「光の情景」
作/こたつむり


〈第4章〉1
 
  由有子は、アメリカに帰る前に、入沢夫妻の家に訪れ、一泊して帰ったそうだ。
  以前、入沢が北海道にいる頃、由有子は、入沢の下宿に泊まるわけにもいかないと言っていたが、入沢に妻のいる今は、返って泊まり易くなったようだ。新婚旅行に行けなかった入沢夫婦の家には、新婚を憚って誰もが遠慮して来ない、と美樹はボヤいていたそうだから、由有子が遊びに行くと、きっと引き留めたのだろう。美樹にはそんな所があった。
  私も入沢家には、ちょくちょく出入りした。美樹の姉ご肌的な優しさには、私もすっかり妹気分になって甘えてしまうのだ。

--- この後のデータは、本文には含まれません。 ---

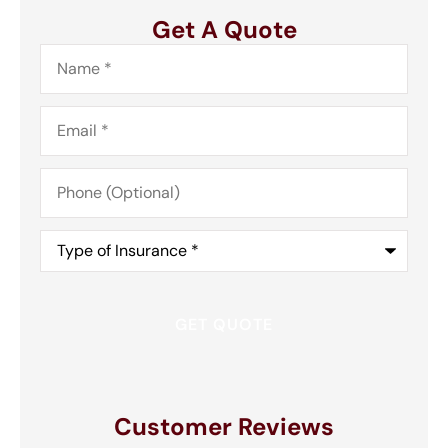
Get A Quote
Name
*
Email
*
Phone
(Optional)
Type
of
Insurance
*
Customer Reviews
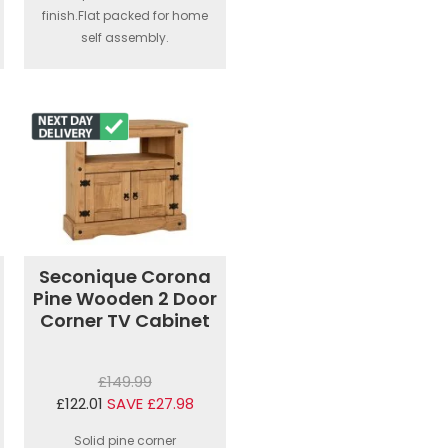
finish.Flat packed for home
self assembly.
Seconique Corona
Pine Wooden 2 Door
Corner TV Cabinet
£149.99
£122.01
SAVE £27.98
Solid pine corner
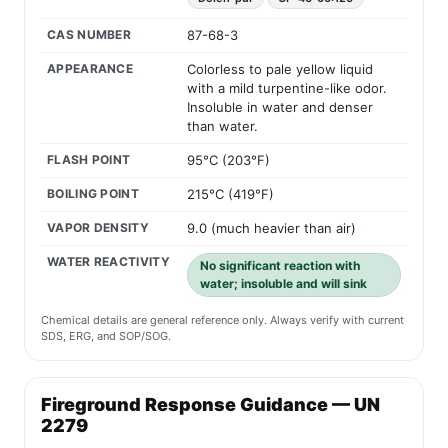
CAS NUMBER
87-68-3
APPEARANCE
Colorless to pale yellow liquid
with a mild turpentine-like odor.
Insoluble in water and denser
than water.
FLASH POINT
95°C (203°F)
BOILING POINT
215°C (419°F)
VAPOR DENSITY
9.0 (much heavier than air)
WATER REACTIVITY
No significant reaction with
water; insoluble and will sink
Chemical details are general reference only. Always verify with current
SDS, ERG, and SOP/SOG.
Fireground Response Guidance — UN
2279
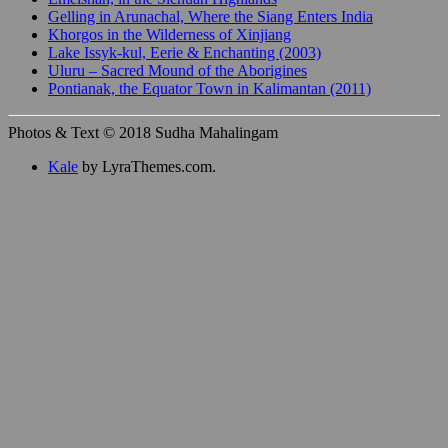
Gelling in Arunachal, Where the Siang Enters India
Khorgos in the Wilderness of Xinjiang
Lake Issyk-kul, Eerie & Enchanting (2003)
Uluru – Sacred Mound of the Aborigines
Pontianak, the Equator Town in Kalimantan (2011)
Photos & Text © 2018 Sudha Mahalingam
Kale
by LyraThemes.com.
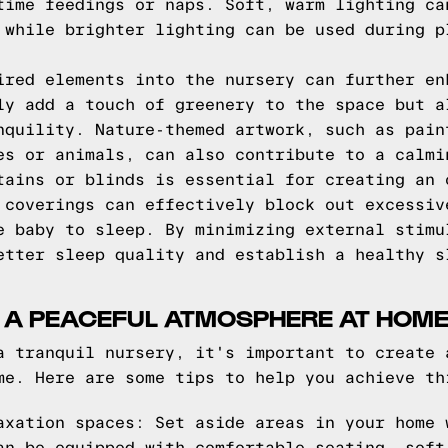
time feedings or naps. Soft, warm lighting ca
 while brighter lighting can be used during p
ired elements into the nursery can further en
ly add a touch of greenery to the space but a
nquility. Nature-themed artwork, such as pain
es or animals, can also contribute to a calmi
tains or blinds is essential for creating an 
 coverings can effectively block out excessiv
e baby to sleep. By minimizing external stimu
etter sleep quality and establish a healthy s
G A PEACEFUL ATMOSPHERE AT HOM
a tranquil nursery, it's important to create 
me. Here are some tips to help you achieve th
axation spaces: Set aside areas in your home 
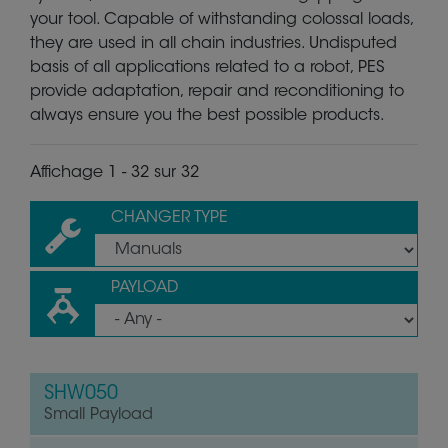
your tool. Capable of withstanding colossal loads,
they are used in all chain industries. Undisputed
basis of all applications related to a robot, PES
provide adaptation, repair and reconditioning to
always ensure you the best possible products.
Affichage 1 - 32 sur 32
CHANGER TYPE
PAYLOAD
SHW050
Small Payload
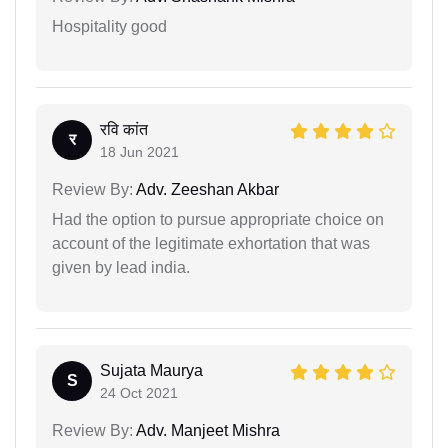
Hospitality good
रवि कांत
र
18 Jun 2021
Review By:
Adv. Zeeshan Akbar
Had the option to pursue appropriate choice on
account of the legitimate exhortation that was
given by lead india.
Sujata Maurya
S
24 Oct 2021
Review By:
Adv. Manjeet Mishra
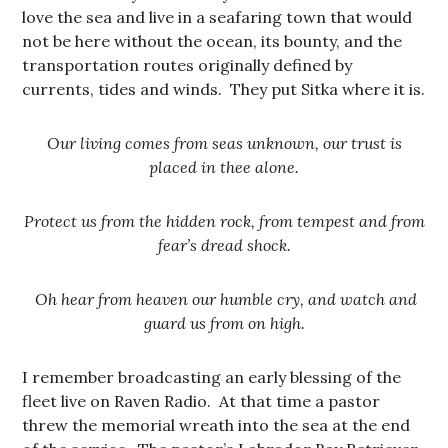
love the sea and live in a seafaring town that would
not be here without the ocean, its bounty, and the
transportation routes originally defined by
currents, tides and winds. They put Sitka where it is.
Our living comes from seas unknown, our trust is
placed in thee alone.
Protect us from the hidden rock, from tempest and from
fear’s dread shock.
Oh hear from heaven our humble cry, and watch and
guard us from on high.
I remember broadcasting an early blessing of the
fleet live on Raven Radio. At that time a pastor
threw the memorial wreath into the sea at the end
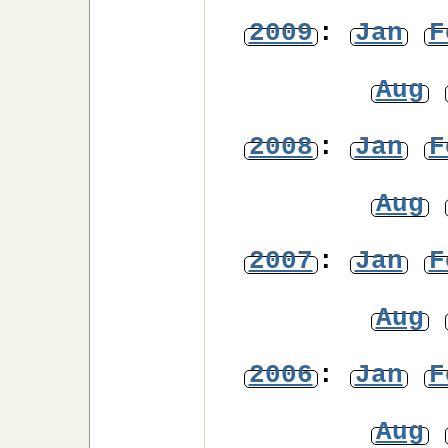
2009
:
Jan
F
Aug
2008
:
Jan
F
Aug
2007
:
Jan
F
Aug
2006
:
Jan
F
Aug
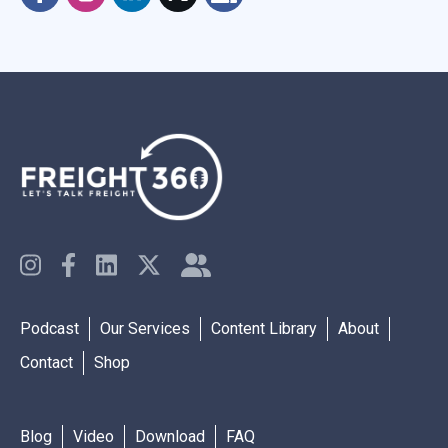
Podcast
Our Services
Content Library
About
Contact
Shop
Blog
Video
Download
FAQ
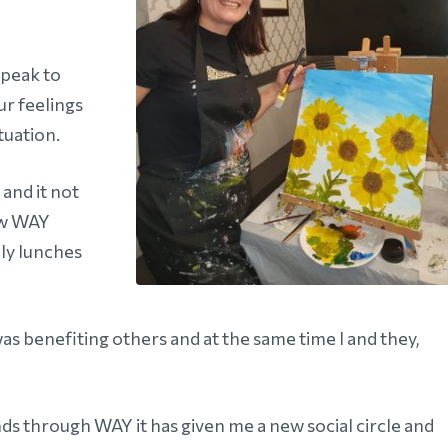
speak to
ur feelings
tuation.
 and it not
low WAY
nly lunches
 was benefiting others and at the same time I and they,
ds through WAY it has given me a new social circle and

  それと、驚いたのは入沢だが、彼にはこんな面もあったのかと思う事しばしば……。私と美樹がしゃべっていると、イキナリ立ち上がって冷蔵庫から果物を取り出し、
「ねえ、これ食べてもいい?」
  などと子供が母親に聞くように、美樹に聞いたりする。
「いいわよ。でも、ちゃんと久世ちゃんの分も切ってあげるのよ」
  と、まあ美樹も美樹で、母が子を諭しつつ仕付けるように入沢に許可してやる。そうかと思えば、これから三人で外食しようという時も、
「今日、俺何着ればいいのかな……」
  などと、タンスを開けもしないうちから、美樹に甘える。すると美樹は、私に向かってキュッと額に眉を寄せて笑って見せ、
「全く、しょうのない人でしょう?」
  といったような表情をしてから立ち上がる。
  私はこんな入沢に、いつも吹き出してしまいそうになるのをこらえるのが大変だった。入沢という男は、こんな甘えっ子だったのかと思った。そして、この二人を見ていると、心から、
「夫婦っていいなあ。私も結婚したいなあ」
  という気分になれる。それほどこの二人は、心から許しあい、共に暮らすのが当然に思えるほど仲がいいのだ。

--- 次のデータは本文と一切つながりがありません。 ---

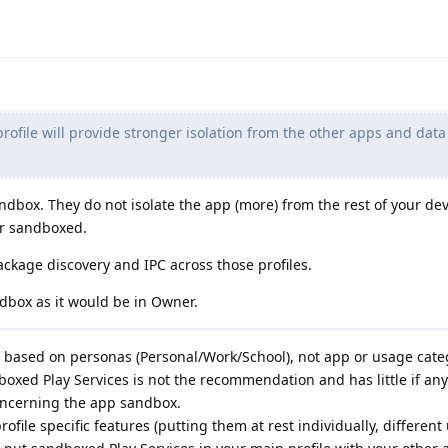
rofile will provide stronger isolation from the other apps and data
ndbox. They do not isolate the app (more) from the rest of your dev
or sandboxed.
ackage discovery and IPC across those profiles.
ndbox as it would be in Owner.
s based on personas (Personal/Work/School), not app or usage cate
dboxed Play Services is not the recommendation and has little if any
concerning the app sandbox.
ofile specific features (putting them at rest individually, different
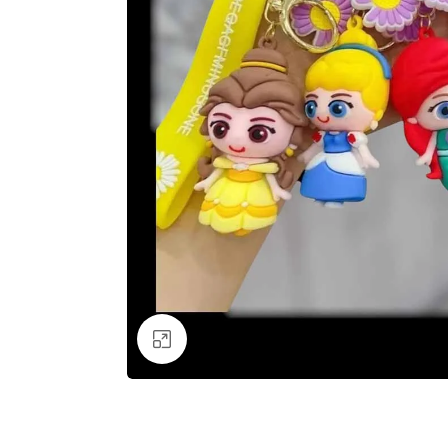
Click to enlarge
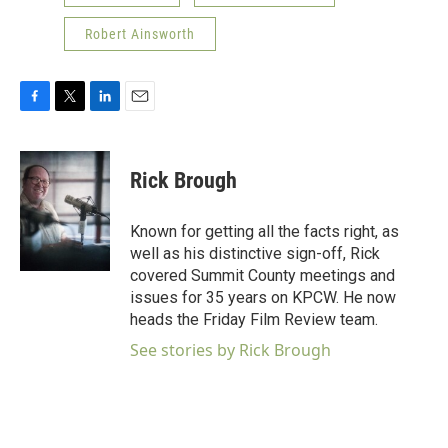
Robert Ainsworth
F
T
L
E
a
w
i
m
c
i
n
a
e
t
k
i
Rick Brough
b
t
e
l
o
e
d
o
r
I
Known for getting all the facts right, as
k
n
well as his distinctive sign-off, Rick
covered Summit County meetings and
issues for 35 years on KPCW. He now
heads the Friday Film Review team.
See stories by Rick Brough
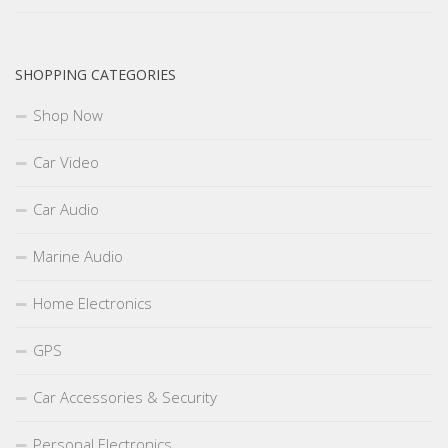
SHOPPING CATEGORIES
Shop Now
Car Video
Car Audio
Marine Audio
Home Electronics
GPS
Car Accessories & Security
Personal Electronics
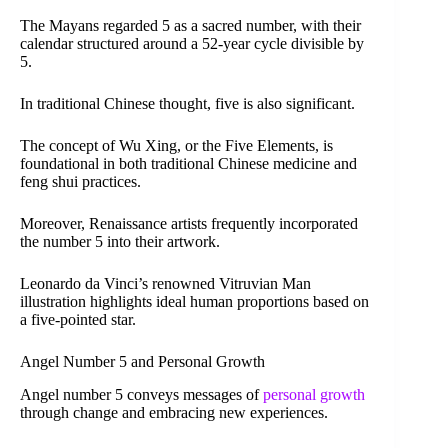
The Mayans regarded 5 as a sacred number, with their
calendar structured around a 52-year cycle divisible by
5.
In traditional Chinese thought, five is also significant.
The concept of Wu Xing, or the Five Elements, is
foundational in both traditional Chinese medicine and
feng shui practices.
Moreover, Renaissance artists frequently incorporated
the number 5 into their artwork.
Leonardo da Vinci’s renowned Vitruvian Man
illustration highlights ideal human proportions based on
a five-pointed star.
Angel Number 5 and Personal Growth
Angel number 5 conveys messages of
personal growth
through change and embracing new experiences.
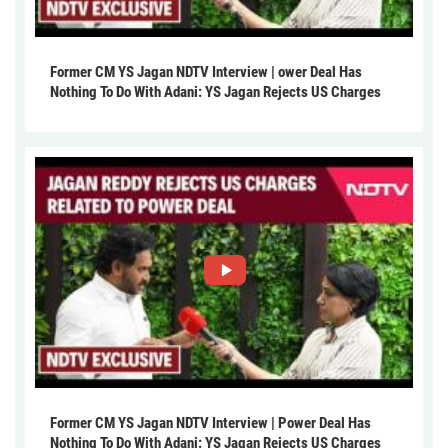
Former CM YS Jagan NDTV Interview | ower Deal Has
Nothing To Do With Adani: YS Jagan Rejects US Charges
Former CM YS Jagan NDTV Interview | Power Deal Has
Nothing To Do With Adani: YS Jagan Rejects US Charges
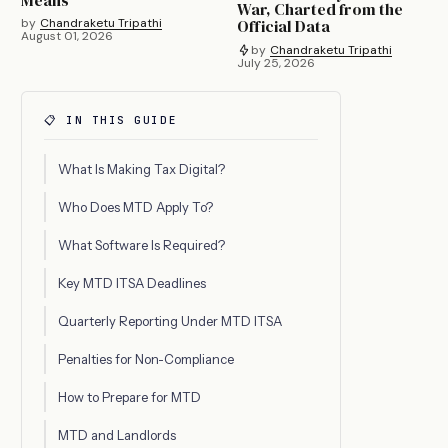
Means
War, Charted from the
by
Chandraketu Tripathi
Official Data
August 01, 2026
by
Chandraketu Tripathi
July 25, 2026
📋 IN THIS GUIDE
What Is Making Tax Digital?
Who Does MTD Apply To?
What Software Is Required?
Key MTD ITSA Deadlines
Quarterly Reporting Under MTD ITSA
Penalties for Non-Compliance
How to Prepare for MTD
MTD and Landlords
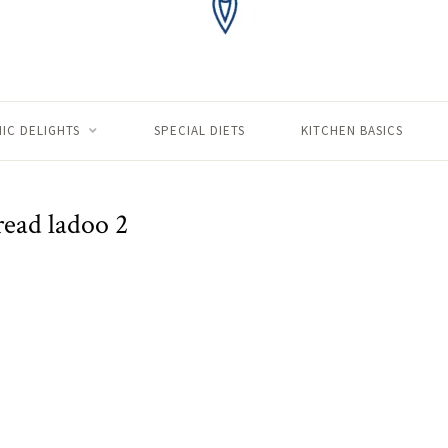
IC DELIGHTS
SPECIAL DIETS
KITCHEN BASICS
read ladoo 2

  カッコイイ人、優しい人、面白い人、……そりゃあ私にも、いろいろ好みもあれば、結婚相手に対する理想もある。しかし、この二人を見ていると、何でも言いあえて、とにかく一緒にいるのが幸せに思える男の人なら、ちょっとくらいブ男でも、横暴でも、人づきあいが下手でもいいと思えた。
  だから、私はこの二人の離婚を聞いた時には、それこそ天地がひっくり返るほどショックだった、なんでそんな事になったのか、その本当の理由については、今でも私にわかっているとは言えない。また、いかなる理由があったとしても、やはりこれ以上の組み合わせはなかった、と今でも思っている。
  それはある日の事、そう、入沢が結婚して、ようやく一年が過ぎようとしたばかりの頃、美樹から電話がかかって来た。
「あ、久世ちゃん? 私、入沢美樹です」
「あ、こんにちは。ご無沙汰しています」
「いいえ、こちらこそ……」
  美樹は電話の向こうで、朗らかに笑った。ただちょっと畏まったようなしゃべり方をしている。軽く挨拶を交わした後、
「どなたか、いらっしゃってるんですか?」
  と、つい聞いた。
「いいえ、誰も。私一人よ。どうして?」
「あ、いいえ……なんとなく」
  と私が口ごもっていると美樹はちょっと黙った。そして、
「実はね、ちょっとお話ししたい事があるのよ。もし良かったら、来て戴けるかしら?」
「いいですよ。いつ伺おうかしら」
「そうね、いつでもいいんだけど、……今日お忙しい?」
  今日? ずいぶんと急だ。私はこの時にちょっと美樹の様子がおかしい気がした。
「じゃあ、お伺いします」
  何事だろうと思いつつも入沢家に行ってみた。
  実はそれまで、柿崎先生のお宅に仕事で行っていて、その間にも美樹から電話があったらしい。母がそう言っていたのだ。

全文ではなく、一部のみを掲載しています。